The life of such lamps as described above depends, of course, largely on the degree of exhaustion, but to some extent also on the shape of the block of refractory material. Theoretically it would seem that a small sphere of carbon enclosed in a sphere of glass would not suffer deterioration from molecular bombardment, for, the matter in the globe being radiant, the molecules would move in straight lines, and would seldom strike the sphere obliquely. An interesting thought in connection with such a lamp is, that in it "electricity" and electrical energy apparently must move in the same lines.

The use of alternating currents of very high frequency makes it possible to transfer, by electrostatic or electromagnetic induction through the glass of a lamp, sufficient energy to keep a filament at incandescence and so do away with the leading-in wires. Such lamps have been proposed, but for want of proper apparatus they have not been successfully operated. Many forms of lamps on this principle with continuous and broken filaments have been constructed by me and experimented upon. When using a secondary enclosed within the lamp, a condenser is advantageously combined with the secondary. When the transference is effected by electrostatic induction, the potentials used are, of course, very high with frequencies obtainable from a machine. For instance, with a condenser surface of forty square centimetres, which is not impracticably large, and with glass of good quality 1 mm. thick, using currents alternating twenty thousand times a second, the potential required is approximately 9,000 volts. This may seem large, but since each lamp may be included in the secondary of a transformer of very small dimensions, it would not be inconvenient, and, moreover, it would not produce fatal injury. The transformers would all be preferably in series. The regulation would offer no difficulties, as with currents of such frequencies it is very easy to maintain a constant current.

In the accompanying engravings some of the types of lamps of this kind are shown. Fig. 120 is such a lamp with a broken filament, and Figs. 121 A and 121 B one with a single outside and inside coating and a single filament. I have also made lamps with two outside and inside coatings and a continuous loop connecting the latter. Such lamps have been operated by me with current impulses of the enormous frequencies obtainable by the disruptive discharge of condensers.

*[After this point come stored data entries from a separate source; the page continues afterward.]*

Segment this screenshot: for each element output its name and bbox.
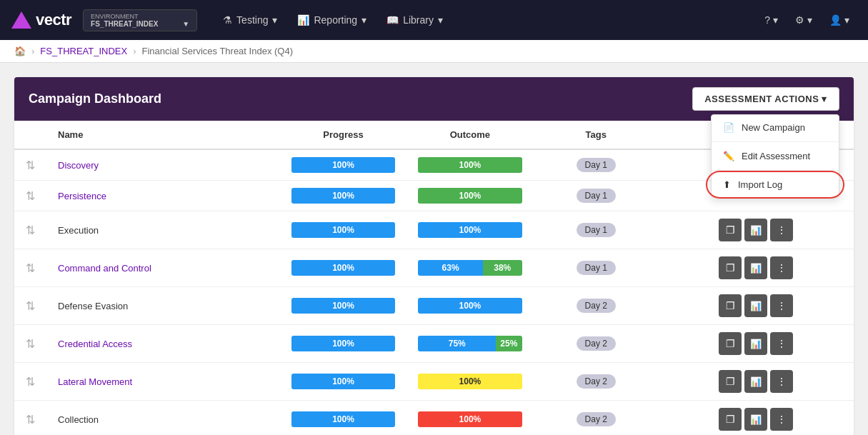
assessment-actions-button[interactable]: ASSESSMENT ACTIONS ▾ — [692, 87, 839, 111]
import-log-label: Import Log — [738, 179, 782, 190]
sort-handle[interactable]: ⇅ — [14, 181, 46, 211]
logo-area[interactable]: vectr — [11, 11, 71, 29]
sort-handle[interactable]: ⇅ — [14, 211, 46, 249]
row-tag: Day 2 — [534, 287, 659, 325]
sort-handle[interactable]: ⇅ — [14, 149, 46, 181]
row-tag: Day 1 — [534, 211, 659, 249]
row-outcome: 75%25% — [406, 325, 533, 363]
row-name[interactable]: Persistence — [46, 181, 280, 211]
copy-button[interactable]: ❐ — [719, 219, 742, 241]
sort-handle[interactable]: ⇅ — [14, 363, 46, 401]
nav-item-library[interactable]: 📖 Library ▾ — [378, 10, 452, 30]
row-tag: Day 2 — [534, 325, 659, 363]
row-name: Execution — [46, 211, 280, 249]
nav-item-testing[interactable]: ⚗ Testing ▾ — [214, 10, 286, 30]
chart-button[interactable]: 📊 — [744, 294, 767, 317]
settings-chevron: ▾ — [807, 14, 812, 26]
chart-button[interactable]: 📊 — [744, 219, 767, 241]
help-icon: ? — [764, 14, 770, 26]
testing-label: Testing — [236, 14, 268, 26]
chart-button[interactable]: 📊 — [744, 332, 767, 355]
row-progress: 100% — [280, 401, 406, 436]
col-tags: Tags — [534, 121, 659, 149]
settings-button[interactable]: ⚙ ▾ — [788, 10, 819, 30]
copy-button[interactable]: ❐ — [719, 332, 742, 355]
nav-right: ? ▾ ⚙ ▾ 👤 ▾ — [757, 10, 857, 30]
testing-icon: ⚗ — [223, 14, 232, 26]
breadcrumb-env[interactable]: FS_THREAT_INDEX — [40, 46, 127, 56]
user-button[interactable]: 👤 ▾ — [822, 10, 857, 30]
row-outcome: 100% — [406, 401, 533, 436]
copy-button[interactable]: ❐ — [719, 408, 742, 431]
edit-assessment-icon: ✏️ — [723, 151, 734, 161]
reporting-icon: 📊 — [297, 14, 309, 26]
row-actions: ❐📊⋮ — [659, 363, 854, 401]
row-name[interactable]: Discovery — [46, 149, 280, 181]
user-icon: 👤 — [829, 14, 842, 26]
more-button[interactable]: ⋮ — [770, 408, 793, 431]
nav-item-reporting[interactable]: 📊 Reporting ▾ — [289, 10, 375, 30]
breadcrumb-current: Financial Services Threat Index (Q4) — [142, 46, 293, 56]
copy-button[interactable]: ❐ — [719, 256, 742, 279]
dropdown-import-log[interactable]: ⬆ Import Log — [712, 172, 839, 197]
assessment-actions-label: ASSESSMENT ACTIONS ▾ — [704, 94, 827, 104]
row-tag: Day 1 — [534, 181, 659, 211]
breadcrumb-sep-1: › — [31, 46, 34, 56]
user-chevron: ▾ — [844, 14, 849, 26]
dropdown-edit-assessment[interactable]: ✏️ Edit Assessment — [712, 144, 839, 169]
library-chevron: ▾ — [438, 14, 443, 26]
row-outcome: 100% — [406, 149, 533, 181]
table-row: ⇅Defense Evasion100%100%Day 2❐📊⋮ — [14, 287, 854, 325]
sort-handle[interactable]: ⇅ — [14, 287, 46, 325]
row-outcome: 100% — [406, 287, 533, 325]
sort-handle[interactable]: ⇅ — [14, 249, 46, 287]
logo-text: vectr — [36, 11, 71, 29]
dropdown-divider-2 — [712, 170, 839, 171]
row-outcome: 100% — [406, 211, 533, 249]
dropdown-new-campaign[interactable]: 📄 New Campaign — [712, 115, 839, 140]
reporting-label: Reporting — [314, 14, 357, 26]
row-name[interactable]: Credential Access — [46, 325, 280, 363]
environment-label: ENVIRONMENT — [91, 13, 189, 20]
logo-icon — [11, 11, 31, 29]
table-row: ⇅Command and Control100%63%38%Day 1❐📊⋮ — [14, 249, 854, 287]
row-progress: 100% — [280, 249, 406, 287]
environment-selector[interactable]: ENVIRONMENT FS_THREAT_INDEX ▼ — [83, 9, 197, 31]
more-button[interactable]: ⋮ — [770, 294, 793, 317]
chart-button[interactable]: 📊 — [744, 408, 767, 431]
row-progress: 100% — [280, 287, 406, 325]
more-button[interactable]: ⋮ — [770, 370, 793, 393]
row-progress: 100% — [280, 211, 406, 249]
dashboard-container: Campaign Dashboard ASSESSMENT ACTIONS ▾ … — [14, 77, 854, 435]
row-name: Defense Evasion — [46, 287, 280, 325]
copy-button[interactable]: ❐ — [719, 294, 742, 317]
row-progress: 100% — [280, 325, 406, 363]
row-actions: ❐📊⋮ — [659, 249, 854, 287]
row-name[interactable]: Command and Control — [46, 249, 280, 287]
table-row: ⇅Collection100%100%Day 2❐📊⋮ — [14, 401, 854, 436]
row-progress: 100% — [280, 149, 406, 181]
copy-button[interactable]: ❐ — [719, 370, 742, 393]
row-actions: ❐📊⋮ — [659, 211, 854, 249]
help-button[interactable]: ? ▾ — [757, 10, 785, 30]
reporting-chevron: ▾ — [361, 14, 366, 26]
table-row: ⇅Credential Access100%75%25%Day 2❐📊⋮ — [14, 325, 854, 363]
nav-items: ⚗ Testing ▾ 📊 Reporting ▾ 📖 Library ▾ — [214, 10, 752, 30]
row-progress: 100% — [280, 181, 406, 211]
more-button[interactable]: ⋮ — [770, 256, 793, 279]
row-name[interactable]: Lateral Movement — [46, 363, 280, 401]
chart-button[interactable]: 📊 — [744, 256, 767, 279]
sort-handle[interactable]: ⇅ — [14, 325, 46, 363]
home-icon[interactable]: 🏠 — [14, 46, 26, 56]
more-button[interactable]: ⋮ — [770, 332, 793, 355]
dropdown-divider-1 — [712, 141, 839, 142]
sort-handle[interactable]: ⇅ — [14, 401, 46, 436]
chart-button[interactable]: 📊 — [744, 370, 767, 393]
table-row: ⇅Execution100%100%Day 1❐📊⋮ — [14, 211, 854, 249]
breadcrumb-sep-2: › — [133, 46, 136, 56]
row-tag: Day 1 — [534, 149, 659, 181]
more-button[interactable]: ⋮ — [770, 219, 793, 241]
row-outcome: 100% — [406, 363, 533, 401]
dashboard-title: Campaign Dashboard — [29, 91, 161, 106]
library-label: Library — [403, 14, 434, 26]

The disruptive discharge of a condenser is especially suited for operating such lamps—with no outward electrical connections—by means of electromagnetic induction, the electromagnetic inductive effects being excessively high; and I have been able to produce the desired incandescence with only a few short turns of wire. Incandescence may also be produced in this manner in a simple closed filament.

Leaving now out of consideration the practicability of such lamps, I would only say that they possess a beautiful and desirable feature, namely, that they can be rendered, at will, more or less brilliant simply by altering the relative position of the outside and inside condenser coatings, or inducing and induced circuits.

When a lamp is lighted by connecting it to one terminal only of the source, this may be facilitated by providing the globe with an outside condenser coating, which serves at the same time as a reflector, and connecting this to an insulated body of some size. Lamps of this kind are illustrated in Fig. 122 and Fig. 123. Fig. 124 shows the plan of connection. The brilliancy of the lamp may, in this case, be regulated within wide limits by varying the size of the insulated metal plate to which the coating is connected.

It is likewise practicable to light with one leading wire lamps such as illustrated in Fig. 116 and Fig. 117, by connecting one terminal of the lamp to one terminal of the source, and the other to an insulated body of the required size. In all cases the insulated body serves to give off the energy into the surrounding space, and is equivalent to a return wire. Obviously, in the two last-named cases, instead of connecting the wires to an insulated body, connections may be made to the ground.